_What the task requires_. Work through the data below line by line and say how many lines hold "beinhaltet"; give only the number.

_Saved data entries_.
+ + + + + + +
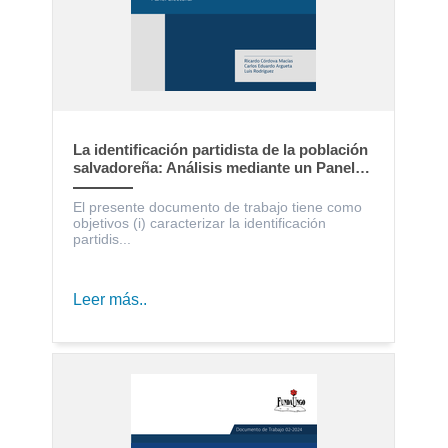
La identificación partidista de la población
salvadoreña: Análisis mediante un Panel
Electoral
El presente documento de trabajo tiene como
objetivos (i) caracterizar la identificación
partidis...
Leer más..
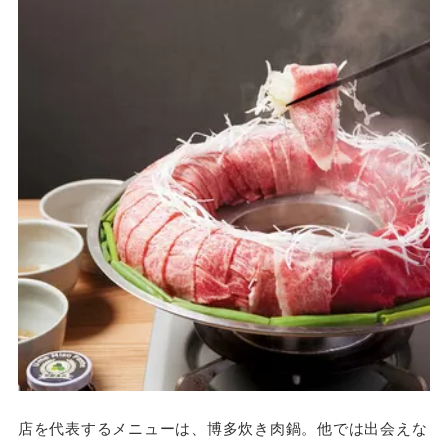
店を代表するメニューは、博多炊き肉鍋。他では出会えな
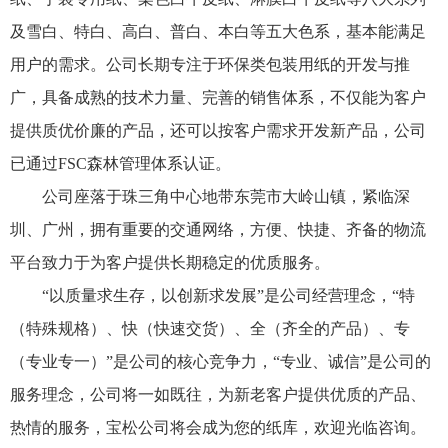
及雪白、特白、高白、普白、本白等五大色系，基本能满足
用户的需求。公司长期专注于环保类包装用纸的开发与推
广，具备成熟的技术力量、完善的销售体系，不仅能为客户
提供质优价廉的产品，还可以按客户需求开发新产品，公司
已通过FSC森林管理体系认证。
公司座落于珠三角中心地带东莞市大岭山镇，紧临深
圳、广州，拥有重要的交通网络，方便、快捷、齐备的物流
平台致力于为客户提供长期稳定的优质服务。
“以质量求生存，以创新求发展”是公司经营理念，“特
（特殊规格）、快（快速交货）、全（齐全的产品）、专
（专业专一）”是公司的核心竞争力，“专业、诚信”是公司的
服务理念，公司将一如既往，为新老客户提供优质的产品、
热情的服务，宝松公司将会成为您的纸库，欢迎光临咨询。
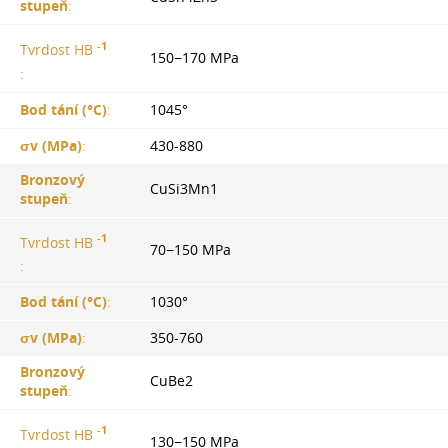
stupeň
:
-1
Tvrdost HB
150−170 MPa
:
Bod tání (°С)
:
1045°
σv (MPa)
:
430-880
Bronzový
CuSi3Mn1
stupeň
:
-1
Tvrdost HB
70−150 MPa
:
Bod tání (°С)
:
1030°
σv (MPa)
:
350-760
Bronzový
CuBe2
stupeň
:
-1
Tvrdost HB
130−150 MPa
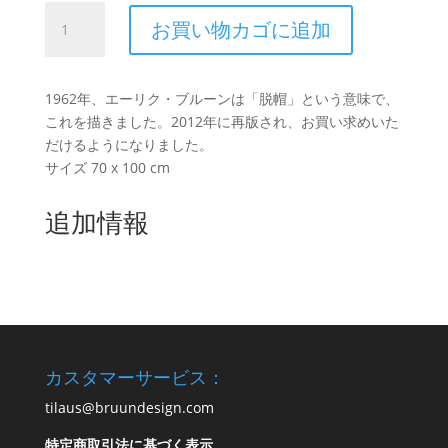
ヤ
お買い物カゴに追加
ッ
フ
ァ
1962年、エーリク・ブルーンは「脱帽」という意味で、
帽
これを描きました。2012年に再版され、お買い求めいた
子
だけるようになりました。
1962
サイズ 70 x 100 cm
年
個
追加情報
カスタマーサービス：
tilaus@bruundesign.com
特定商取引法に基づく表示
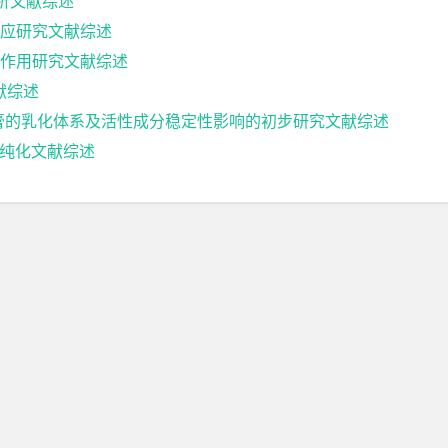
析文献综述
应研究文献综述
作用研究文献综述
献综述
乳膏的乳化体系及活性成分稳定性影响的初步研究文献综述
达及纯化文献综述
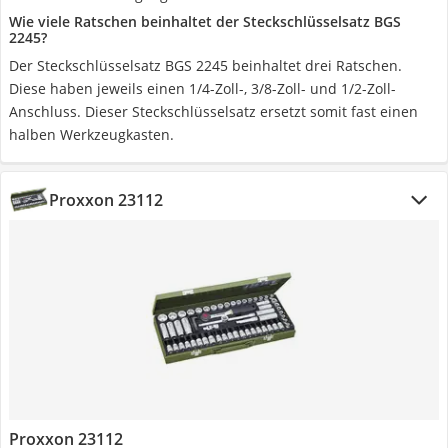
Wie viele Ratschen beinhaltet der Steckschlüsselsatz BGS
2245?
Der Steckschlüsselsatz BGS 2245 beinhaltet drei Ratschen.
Diese haben jeweils einen 1/4-Zoll-, 3/8-Zoll- und 1/2-Zoll-
Anschluss. Dieser Steckschlüsselsatz ersetzt somit fast einen
halben Werkzeugkasten.
Proxxon 23112
Proxxon 23112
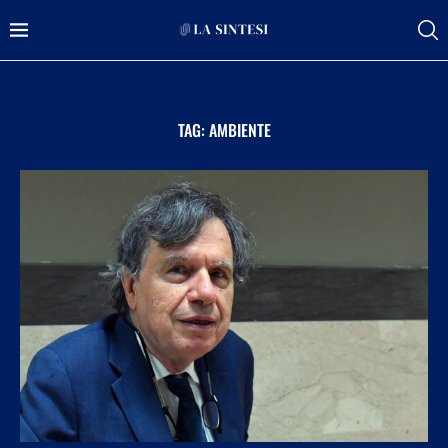
TAG:
AMBIENTE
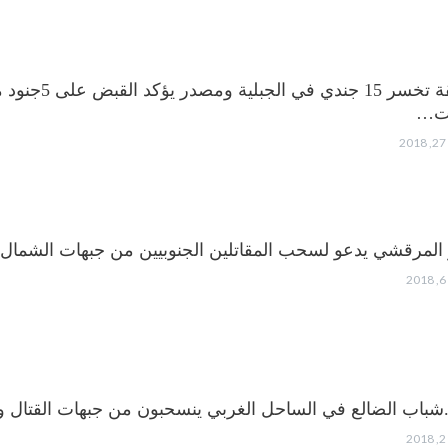
العمالقة تخسر 
ت…
 المرقشي يدعو لسحب المقاتلين الجنوبيين من جبهات الشمال
شباب الضالع في الساحل الغربي ينسحبون من جبهات القتال وي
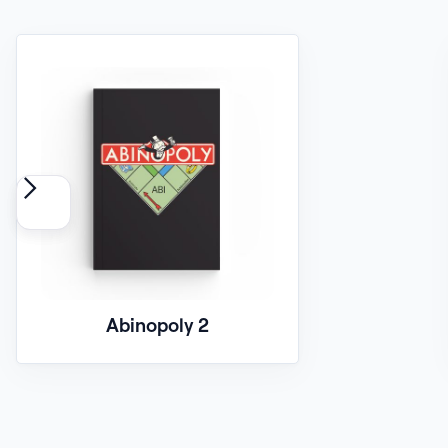
Abinopoly 2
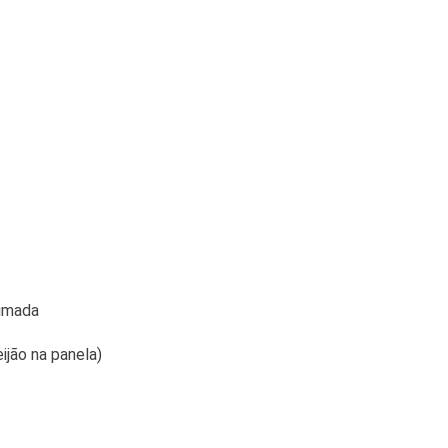
fumada
eijão na panela)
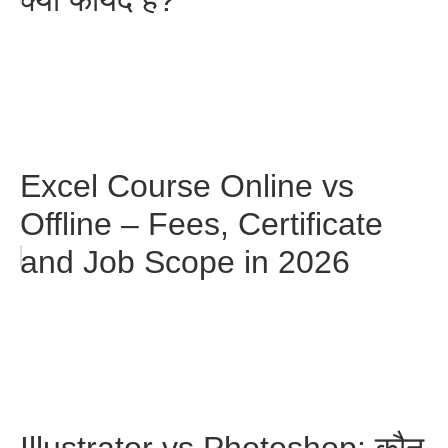
Excel Course Online vs
Offline – Fees, Certificate
and Job Scope in 2026
Illustrator vs Photoshop: कौन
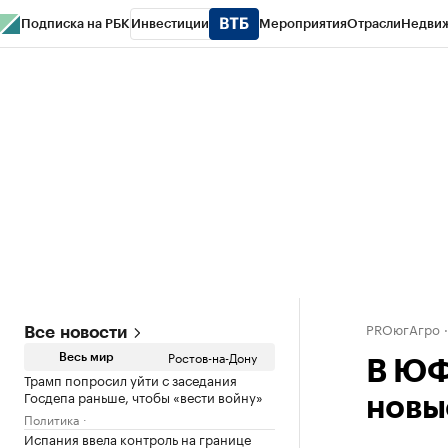
Подписка на РБК
Инвестиции
Мероприятия
Отрасли
Недви
РБК Курсы
РБК Life
Тренды
Визионеры
Национальные проекты
Горо
Спецпроекты СПб
Конференции СПб
Спецпроекты
Проверка конт
PROюгАгро
Все новости
Ростов-на-Дону
Весь мир
В ЮФ
Трамп попросил уйти с заседания
Госдепа раньше, чтобы «вести войну»
новы
Политика
Испания ввела контроль на границе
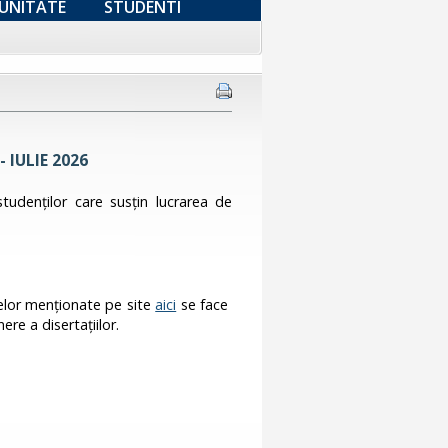
UNITATE
STUDENTI
- IULIE 2026
 studenţilor care susţin lucrarea de
telor menţionate pe site
aici
se face
ere a disertaţiilor.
+ + + + + + +
_Task solution_. 2